Journalpaper

A thermodynamically and variationally consistent class of damage-type cohesive models

Abstract

A novel class of cohesive constitutive models suitable for the analysis of material separation such as that related to cracks, shear bands or delamination processes is presented. The proposed framework is based on a geometrically exact description (finite deformation) and it naturally accounts for material anisotropies. For that purpose, a Helmholtz energy depending on evolving structural tensors is introduced. In sharp contrast to previously published anisotropic cohesive models with finite strain kinematics based on a spatial description, all models belonging to the advocated class are thermodynamically consistent, i.e., they are rigorously derived by applying the Coleman and Noll procedure. Although this procedure seems nowadays to be standard for stress–strain-type constitutive laws, this is not the case for cohesive models at finite strains. An interesting new finding from the Coleman and Noll procedure is the striking analogy between cohesive models and boundary potential energies. This analogy gives rise to the introduction of additional stress tensors which can be interpreted as deformational surface shear. To the best knowledge of the authors, those stresses which are required for thermodynamical consistency at finite strains, have not been taken into account in existing models yet. Furthermore, the additional stress tensors can result in an effective traction-separation law showing a non-trivial stress-free configuration consistent with the underlying Helmholtz energy.

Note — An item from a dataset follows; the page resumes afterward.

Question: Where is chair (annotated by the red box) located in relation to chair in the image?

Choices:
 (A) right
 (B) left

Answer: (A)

This configuration is not predicted by previous models. Finally, the analogy between cohesive models and boundary potential energies leads to a unique definition of the controversially discussed fictitious intermediate configuration. More precisely, traction continuity requires that the interface geometry with respect to the deformed configuration has to be taken as the average of both sides. It will be shown that the novel class of interface models does not only fulfill the second law of thermodynamics, but also it shows an even stronger variational structure, i.e., the admissible states implied by the novel model can be interpreted as stable energy minimizers. This variational structure is used for deriving a variationally consistent numerical implementation.